You even had the gall to lay off air traffic controllers right after the deadliest crash in the U.S. since 2001 and to fire weather forecasters right after a season full of hurricanes.

Thousands of federal employees have been fired (albeit illegally). Entire agencies shuttered. The millions of poor people they serve abruptly kicked to the curb at the behest of the world’s wealthiest man. It’s enough to make those old bomb-throwing anarchists of the 1920s weep for joy.

Sure, there have been pointed jokes that YOU’RE the immigrant who’s come to steal all those jobs. Persnickety reporters have pointed out that the math on this massive purge doesn’t work. And, of course, there have been gobs of angry protesters at Tesla dealerships

But hey, you know what they say: “You can’t make an omelet without firing a bunch of veterans.”

However, I want to warn you about one big mistake you’re making. You have GOT to stop firing park rangers.

Your dodgy DOGE has been laying off rangers and scientists left and right. This must stop before you do irreparable damage to the people’s property.

Theresa Pierno via National Parks Conservation Association
Eve Samples via Friends of the Everglades

“Quite simply and astonishingly, this is dismantling the National Park Service as we know it, ranger by ranger and brick by brick,” said Theresa Pierno, president and CEO of the National Parks Conservation Association.

Eve Samples, executive director of Friends of the Everglades, told me that, so far, she’s heard of at least 25 rangers and scientists who have been laid off or fired from Florida’s national parks, refuges, and seashores. That’s a cut deeper than any made by slash-happy movie monster Freddy Krueger.

I am not saying you should stop just because I like our national parks. I’m saying you need to stop because we really depend on them in Florida for a big chunk of our tourism trade. If your cuts trash our national parks, you’ll crash our economy.

Unless, of course, that’s your intention. In that case, you’re right on target for blowing up the whole system and leaving nothing but a big crater. But I beg you, please don’t.

America’s best idea

Pull out a map, Mr. M, and marvel at how much federal parkland is in Florida.

From the Gulf Islands National Seashore near Pensacola to the Dry Tortugas southwest of Key West, we’ve got 11 national parks, plus preserves, refuges, and monuments all across the state. We’ve even got one that goes underwater, Biscayne National Park.

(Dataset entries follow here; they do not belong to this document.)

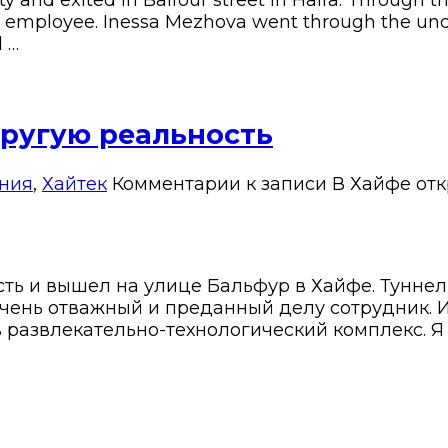
 and exited in Balfour street in Haifa. Through t
 employee. Inessa Mezhova went through the und
 …
другую реальность
ния
,
Хайтек
Комментарии
к записи В Хайфе от
ть и вышел на улице Бальфур в Хайфе. Туннел
 очень отважный и преданный делу сотрудник
 развлекательно-технологический комплекс. Я 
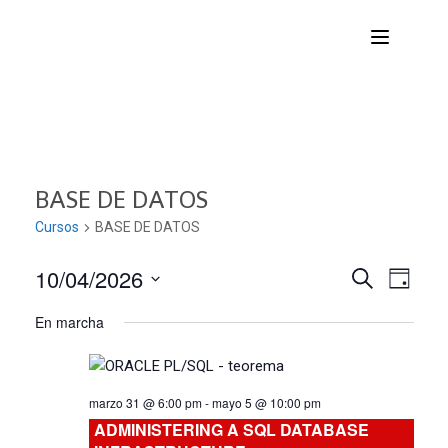
BASE DE DATOS
Cursos
BASE DE DATOS
10/04/2026
Nave
Navega
BUSCAR
DÍA
Seleccionar
de
En marcha
de
fecha.
vist
búsqu
de
marzo 31 @ 6:00 pm
-
mayo 5 @ 10:00 pm
Curs
y
ADMINISTERING A SQL DATABASE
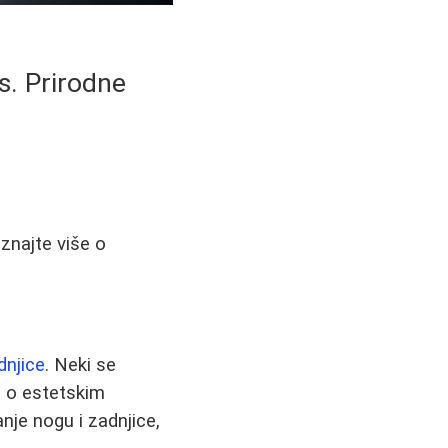
s. Prirodne
znajte više o
dnjice
. Neki se
u o estetskim
nje nogu i zadnjice,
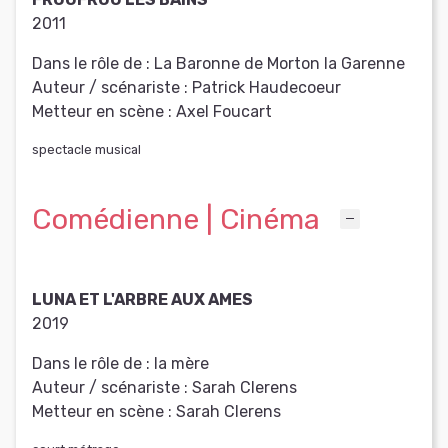
2011
Dans le rôle de :
La Baronne de Morton la Garenne
Auteur / scénariste :
Patrick Haudecoeur
Metteur en scène :
Axel Foucart
spectacle musical
Comédienne | Cinéma
LUNA ET L'ARBRE AUX AMES
2019
Dans le rôle de :
la mère
Auteur / scénariste :
Sarah Clerens
Metteur en scène :
Sarah Clerens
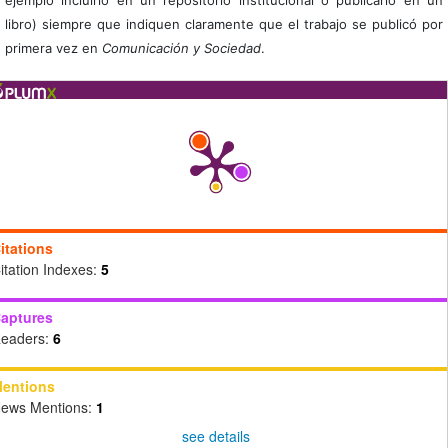
libro) siempre que indiquen claramente que el trabajo se publicó por
primera vez en
Comunicación y Sociedad
.
itations
itation Indexes:
5
aptures
eaders:
6
entions
ews Mentions:
1
see details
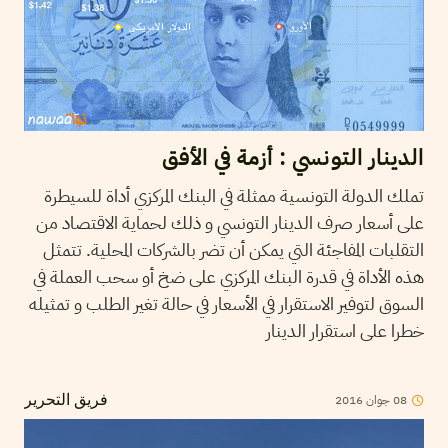
الدينار التونسي : أزمة في الأفق
تملك الدولة التونسية ممثلة في البنك المركزي أداة للسيطرة
على أسعار صرف الدينار التونسي و ذلك لحماية الاقتصاد من
التقلبات المفاجئة التي يمكن أن تضر بالشركات المحلية. تتمثل
هذه الأداة في قدرة البنك المركزي على ضخ أو سحب العملة في
السوق لتوفير الاستقرار في الأسعار في حالة تغير الطلب و تمثيله
خطرا على استقرار الدينار
2016
جوان
08
فريق التحرير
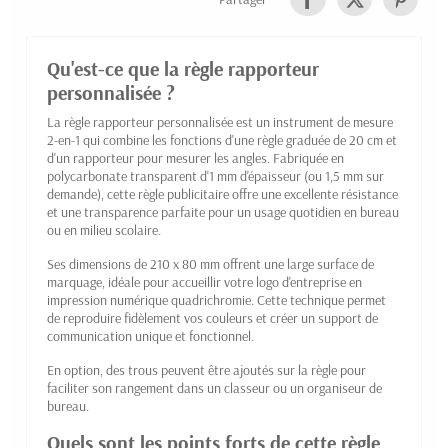
Qu'est-ce que la règle rapporteur
personnalisée ?
La règle rapporteur personnalisée est un instrument de mesure
2-en-1 qui combine les fonctions d'une règle graduée de 20 cm et
d'un rapporteur pour mesurer les angles. Fabriquée en
polycarbonate transparent d'1 mm d'épaisseur (ou 1,5 mm sur
demande), cette règle publicitaire offre une excellente résistance
et une transparence parfaite pour un usage quotidien en bureau
ou en milieu scolaire.
Ses dimensions de 210 x 80 mm offrent une large surface de
marquage, idéale pour accueillir votre logo d'entreprise en
impression numérique quadrichromie. Cette technique permet
de reproduire fidèlement vos couleurs et créer un support de
communication unique et fonctionnel.
En option, des trous peuvent être ajoutés sur la règle pour
faciliter son rangement dans un classeur ou un organiseur de
bureau.
Quels sont les points forts de cette règle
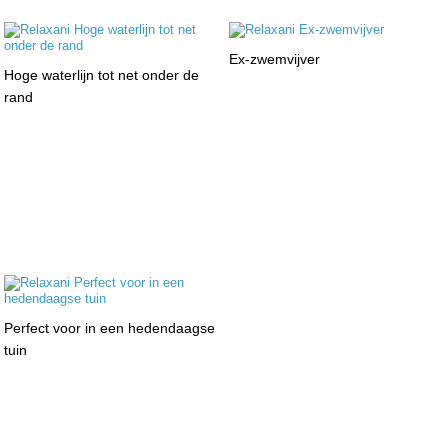
Ex-zwemvijver
Hoge waterlijn tot net onder de
rand
Perfect voor in een hedendaagse
tuin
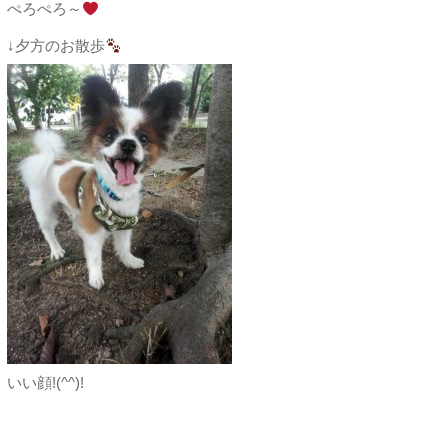
ぺろぺろ～
↓夕方のお散歩
いい顔!(^^)!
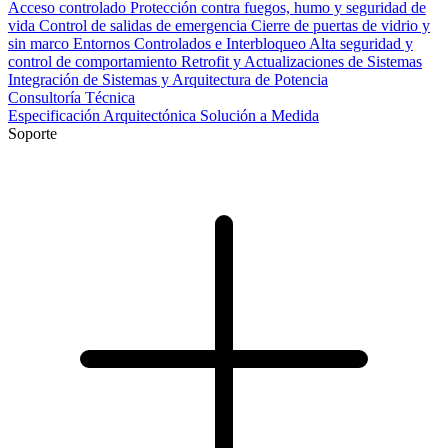
Acceso controlado
Protección contra fuegos, humo y seguridad de
vida
Control de salidas de emergencia
Cierre de puertas de vidrio y
sin marco
Entornos Controlados e Interbloqueo
Alta seguridad y
control de comportamiento
Retrofit y Actualizaciones de Sistemas
Integración de Sistemas y Arquitectura de Potencia
Consultoría Técnica
Especificación Arquitectónica
Solución a Medida
Soporte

In 2023, more than 13 million people visited them, creating an economic boon of $1.4 billion to the economy, according to the Palm Beach Post.

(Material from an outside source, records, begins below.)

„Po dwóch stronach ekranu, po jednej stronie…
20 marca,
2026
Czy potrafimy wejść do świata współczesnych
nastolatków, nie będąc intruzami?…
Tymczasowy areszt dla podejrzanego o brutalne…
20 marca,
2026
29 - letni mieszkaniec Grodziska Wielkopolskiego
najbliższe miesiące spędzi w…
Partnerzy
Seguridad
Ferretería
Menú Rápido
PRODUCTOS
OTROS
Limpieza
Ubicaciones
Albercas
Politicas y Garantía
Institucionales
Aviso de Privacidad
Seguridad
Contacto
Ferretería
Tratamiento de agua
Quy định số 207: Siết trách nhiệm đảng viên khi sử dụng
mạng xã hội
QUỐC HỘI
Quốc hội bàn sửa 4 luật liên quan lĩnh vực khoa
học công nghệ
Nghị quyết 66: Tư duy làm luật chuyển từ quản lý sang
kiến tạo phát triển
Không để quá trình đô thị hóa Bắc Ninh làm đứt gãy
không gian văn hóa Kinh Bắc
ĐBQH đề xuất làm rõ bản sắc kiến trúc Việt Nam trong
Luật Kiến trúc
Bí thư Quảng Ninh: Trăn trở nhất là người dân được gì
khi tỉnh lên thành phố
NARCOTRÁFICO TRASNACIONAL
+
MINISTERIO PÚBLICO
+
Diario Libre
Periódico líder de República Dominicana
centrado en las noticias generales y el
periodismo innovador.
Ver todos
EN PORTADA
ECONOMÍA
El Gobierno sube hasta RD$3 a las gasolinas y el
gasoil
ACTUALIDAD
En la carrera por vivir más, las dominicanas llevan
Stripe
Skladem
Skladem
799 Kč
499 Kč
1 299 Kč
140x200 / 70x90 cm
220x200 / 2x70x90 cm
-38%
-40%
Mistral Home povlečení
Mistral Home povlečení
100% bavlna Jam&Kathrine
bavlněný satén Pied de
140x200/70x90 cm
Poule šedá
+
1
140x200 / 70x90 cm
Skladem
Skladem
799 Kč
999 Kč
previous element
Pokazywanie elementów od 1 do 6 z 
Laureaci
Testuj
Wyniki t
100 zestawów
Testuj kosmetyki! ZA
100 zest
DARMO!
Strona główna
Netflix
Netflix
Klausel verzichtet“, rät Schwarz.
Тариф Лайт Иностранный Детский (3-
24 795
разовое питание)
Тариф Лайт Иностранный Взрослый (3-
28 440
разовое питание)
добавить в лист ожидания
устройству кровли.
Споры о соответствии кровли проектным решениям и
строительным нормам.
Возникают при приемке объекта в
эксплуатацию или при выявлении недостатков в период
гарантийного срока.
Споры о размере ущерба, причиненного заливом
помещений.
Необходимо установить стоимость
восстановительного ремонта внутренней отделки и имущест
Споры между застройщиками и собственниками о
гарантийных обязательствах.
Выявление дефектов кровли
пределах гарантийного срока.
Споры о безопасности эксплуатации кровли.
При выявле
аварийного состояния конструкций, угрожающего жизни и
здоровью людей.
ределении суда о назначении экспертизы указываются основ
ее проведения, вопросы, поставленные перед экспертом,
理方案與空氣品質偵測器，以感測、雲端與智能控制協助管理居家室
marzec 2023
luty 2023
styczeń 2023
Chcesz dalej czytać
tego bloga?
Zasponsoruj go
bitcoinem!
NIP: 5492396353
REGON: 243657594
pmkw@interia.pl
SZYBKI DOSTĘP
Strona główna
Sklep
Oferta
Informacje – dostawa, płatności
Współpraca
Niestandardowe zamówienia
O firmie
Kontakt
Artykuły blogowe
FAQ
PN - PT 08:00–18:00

If you fire the rangers who tend to those parks, the places will fall apart and then shut down. The visitors will stop coming. The ancillary businesses that depend on the parks — hotels and motels, airboat tours, kayak rentals, bait shops, and so forth — will see their traffic and profits shrivel up.

None of us wants that.

Perhaps you’re under some false impression about what these parks are for. Maybe you think they’re like New York’s Central Park — a green space in a gray place, full of park benches and playgrounds, nothing more. But that’s not the case.

Mark Woods via X

Ken Burns called the national park system ‘America’s best idea,’ and there’s a lot of truth in that,” said Mark Woods, a Jacksonville newspaper columnist who’s written an award-winning book about spending a year visiting parks across the country called “Lassoing the Sun.” “These parks are places where I go and I feel proud to be an American.”

When he’s chatted with foreign visitors in the parks, Woods told me, “They say, ‘We don’t have national parks like you do.’”

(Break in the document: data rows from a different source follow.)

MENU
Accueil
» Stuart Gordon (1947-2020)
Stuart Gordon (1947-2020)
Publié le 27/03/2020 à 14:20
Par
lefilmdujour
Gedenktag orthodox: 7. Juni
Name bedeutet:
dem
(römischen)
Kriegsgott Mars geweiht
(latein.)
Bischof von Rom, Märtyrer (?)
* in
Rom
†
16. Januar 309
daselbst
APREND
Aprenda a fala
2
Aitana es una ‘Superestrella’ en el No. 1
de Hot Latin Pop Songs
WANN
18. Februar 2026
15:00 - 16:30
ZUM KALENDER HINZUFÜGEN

He pointed out that your dogged DOGE is supposed to be sniffing out waste and fraud. But the rangers losing their jobs are people who do essential services, such as cleaning the toilets, rescuing hikers in trouble, and keeping the park trails clear of obstructions.

‘They’ve been underfunded for a while, too,” Woods said.

I looked it up and he’s right. In 2023, a top official of the National Parks Service told Congress, “The NPS has more assets than staff and funding to adequately operate and maintain them.”

Now here you are, Mr. Musk, telling the painfully skinny park service that it’s overweight and needs to lose a lot of pounds. That makes no sense at all.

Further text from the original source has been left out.